Today’s Patch Tuesday covers a lot of vulnerabilities, but in terms of critical updates, it is still light. Out of the 75 vulnerabilities covered, only 15 are marked as critical. Adobe has released patches as well, covering 7 vulnerabilities.
All of the critical vulnerabilities from Microsoft are in browsers and browser-related technologies. It is recommended that these be prioritized for workstation-type devices. Any system that accesses the Internet via a browser should be patched.
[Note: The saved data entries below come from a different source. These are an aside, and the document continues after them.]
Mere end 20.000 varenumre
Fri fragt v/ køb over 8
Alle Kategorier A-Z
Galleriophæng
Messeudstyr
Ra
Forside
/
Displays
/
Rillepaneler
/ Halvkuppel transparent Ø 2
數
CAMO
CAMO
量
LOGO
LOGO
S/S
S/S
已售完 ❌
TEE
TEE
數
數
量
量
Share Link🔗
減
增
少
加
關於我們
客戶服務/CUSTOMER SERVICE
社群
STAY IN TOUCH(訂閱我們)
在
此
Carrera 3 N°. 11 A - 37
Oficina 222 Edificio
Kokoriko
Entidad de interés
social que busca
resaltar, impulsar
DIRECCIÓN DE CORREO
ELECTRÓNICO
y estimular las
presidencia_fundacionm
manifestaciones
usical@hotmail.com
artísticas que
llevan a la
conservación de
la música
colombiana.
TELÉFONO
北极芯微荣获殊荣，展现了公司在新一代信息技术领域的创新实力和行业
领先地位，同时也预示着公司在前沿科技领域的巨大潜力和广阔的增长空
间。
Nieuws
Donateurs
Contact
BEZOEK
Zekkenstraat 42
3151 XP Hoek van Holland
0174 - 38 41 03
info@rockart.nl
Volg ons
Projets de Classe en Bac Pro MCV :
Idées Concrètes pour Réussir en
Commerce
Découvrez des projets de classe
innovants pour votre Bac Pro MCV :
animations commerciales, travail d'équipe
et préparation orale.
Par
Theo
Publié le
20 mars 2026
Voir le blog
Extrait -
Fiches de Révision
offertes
Out of the remaining “Important” vulnerabilities, one stands out. CVE-2018-0886 is a vulnerability in CredSSP, which is used to process authentication requests. While CredSSP is used for other applications, the attack scenario mentioned by Microsoft involves Remote Desktop. The update covers both the CredSSP protocol used by the RDP server as well as the RDP clients. Group Policy settings must be enabled to ensure full mitigation of the vulnerability for RDP. Microsoft has also given a tentative timeline for additional updates. In April, new versions of the RDP client will be released to add better error messages, and in May an update will be released to prevent clients from connecting using insecure versions of CredSSP.
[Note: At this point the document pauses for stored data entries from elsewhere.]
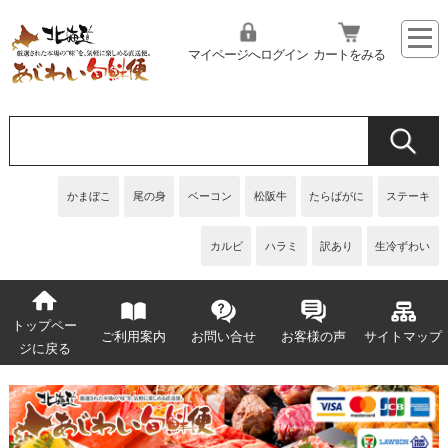
マイページへログイン
カートをみる
かまぼこ
尾の身
ベーコン
松阪牛
たらばがに
ステーキ
カルビ
ハラミ
訳あり
生冷ずわい
トップペー
ご利用案内
お問い合せ
お客様の声
サイトマップ
ジに戻る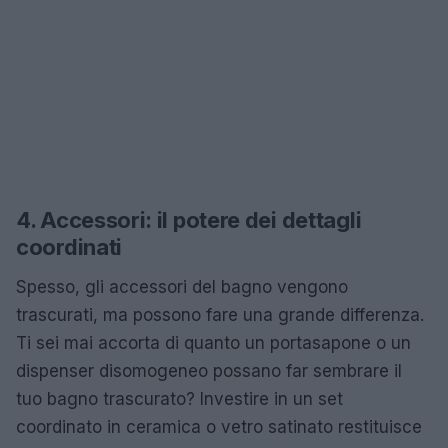
4. Accessori: il potere dei dettagli
coordinati
Spesso, gli accessori del bagno vengono
trascurati, ma possono fare una grande differenza.
Ti sei mai accorta di quanto un portasapone o un
dispenser disomogeneo possano far sembrare il
tuo bagno trascurato? Investire in un set
coordinato in ceramica o vetro satinato restituisce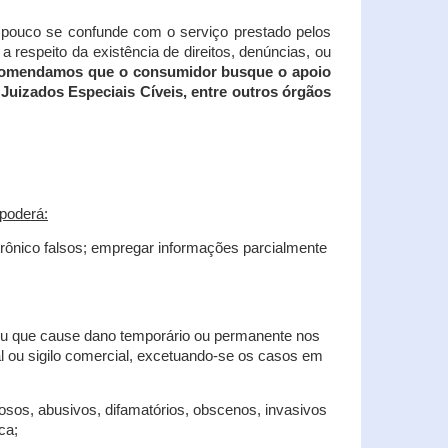
tampouco se confunde com o serviço prestado pelos
 respeito da existência de direitos, denúncias, ou
recomendamos que o consumidor busque o apoio
Juizados Especiais Cíveis, entre outros órgãos
poderá:
trônico falsos; empregar informações parcialmente
 ou que cause dano temporário ou permanente nos
al ou sigilo comercial, excetuando-se os casos em
iosos, abusivos, difamatórios, obscenos, invasivos
ca;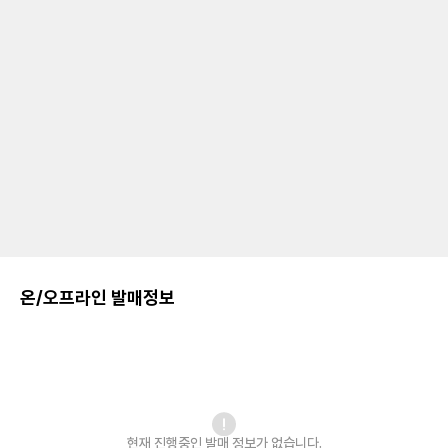
온/오프라인 발매정보
현재 진행중인 발매
정보가 없습니다.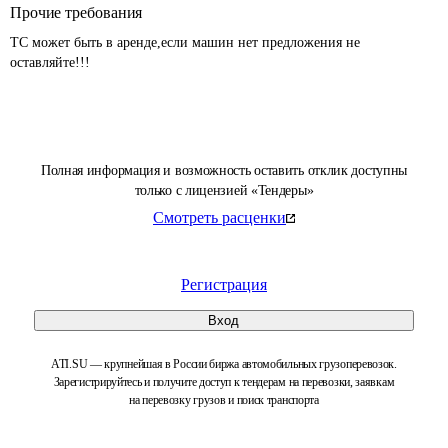
Прочие требования
ТС может быть в аренде,если машин нет предложения не 
оставляйте!!!
Полная информация и возможность оставить отклик доступны
только с лицензией «Тендеры»
Смотреть расценки
Регистрация
Вход
ATI.SU — крупнейшая в России биржа автомобильных грузоперевозок.
Зарегистрируйтесь и получите доступ к тендерам на перевозки, заявкам
на перевозку грузов и поиск транспорта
CVE-2018-0883 is also worth noting, as it is a remote code execution vulnerability in the Windows Shell. It does require the user to download and open a malicious file in order to exploit it, but this patch should also be prioritized for workstation-type systems.
Microsoft has also released patches for Meltdown and Spectre covering more operating systems. 32-bit versions of Windows 7 and 8.1, as well as Server 2008 and 2012 now have mitigations for Meltdown and Spectre. There are still no known attacks on these vulnerabilities.
For Adobe, an update was released for Flash, which is distributed by Microsoft and Adobe to cover all supported platforms. This patch remediates 2 critical vulnerabilities and should be prioritized for workstation-type devices. There are currently no active attacks against these vulnerabilities. Updates were also released for Adobe Connect and Dreamweaver, covering another 3 vulnerabilities. The Dreamweaver vulnerability is marked as Critical.